The competition among firms that perform such environmental testing is fierce. Since the California State Department of Health Services consolidated testing agencies in 1989, about 200 agencies a year have been certified through its environmental laboratory accreditation program. There are now about 800 California firms that perform work similar to Global’s, as well as 80 out-of-state firms certified to test in California.

Global, however, has carved a niche through an ability to perform exhaustive fingerprinting of hydrocarbons, the major element found in petroleum products. And the laboratory is one of a handful of U.S. firms that can use atoms as tracer markers to determine, for example, if methane gas originates from a compost pile or from a broken pipe line. Called stable isotope analysis, this procedure is in increasing demand by environmental agencies.
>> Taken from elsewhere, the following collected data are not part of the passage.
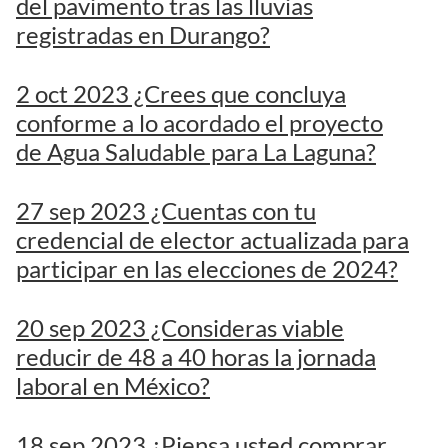
del pavimento tras las lluvias
registradas en Durango?
2 oct 2023 ¿Crees que concluya
conforme a lo acordado el proyecto
de Agua Saludable para La Laguna?
27 sep 2023 ¿Cuentas con tu
credencial de elector actualizada para
participar en las elecciones de 2024?
20 sep 2023 ¿Consideras viable
reducir de 48 a 40 horas la jornada
laboral en México?
18 sep 2023 ¿Piensa usted comprar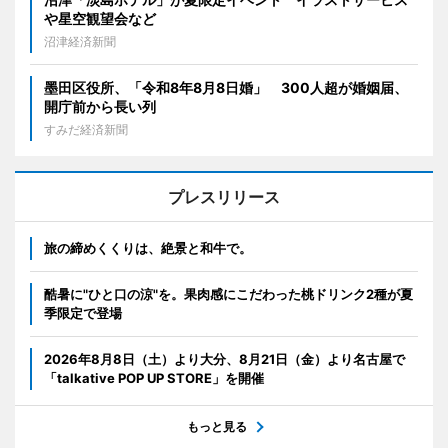
や星空観望会など
沼津経済新聞
墨田区役所、「令和8年8月8日婚」 300人超が婚姻届、
開庁前から長い列
すみだ経済新聞
プレスリリース
旅の締めくくりは、絶景と和牛で。
酷暑に"ひと口の涼"を。果肉感にこだわった桃ドリンク2種が夏
季限定で登場
2026年8月8日（土）より大分、8月21日（金）より名古屋で
「talkative POP UP STORE」を開催
もっと見る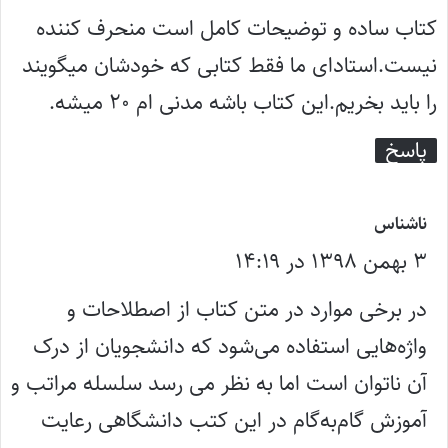
ت
کتاب ساده و توضیحات کامل است منحرف کننده
:
نیست.استادای ما فقط کتابی که خودشان میگویند
را باید بخریم.این کتاب باشه مدنی ام ۲۰ میشه.
پاسخ
گ
ناشناس
۳ بهمن ۱۳۹۸ در ۱۴:۱۹
ف
ت
در برخی موارد در متن کتاب از اصطلاحات و
:
واژه‌هایی استفاده می‌شود که دانشجویان از درک
آن ناتوان است اما به نظر می رسد سلسله مراتب و
آموزش گام‌به‌گام در این کتب دانشگاهی رعایت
“Companies that use us typically need to know what type of pollutant they’re dealing with, how long it’s been in the environment and whether there are multiple sources for the contamination,” said Kaplan. “These cases involve cleanup costs of several million, or even hundreds of millions of dollars. It’s easy to see why the analysis we do can be so crucial.”

Global is usually employed by a law firm or an environmental remediation firm, such as Pasadena-based Tetra Tech, that assesses the extent of contamination in cases involving several parties.

Larger companies, including Texaco, Occidental Petroleum, Hughes Aircraft, Westinghouse Electric and Chevron Oil, have sought out Global either directly or through contractors.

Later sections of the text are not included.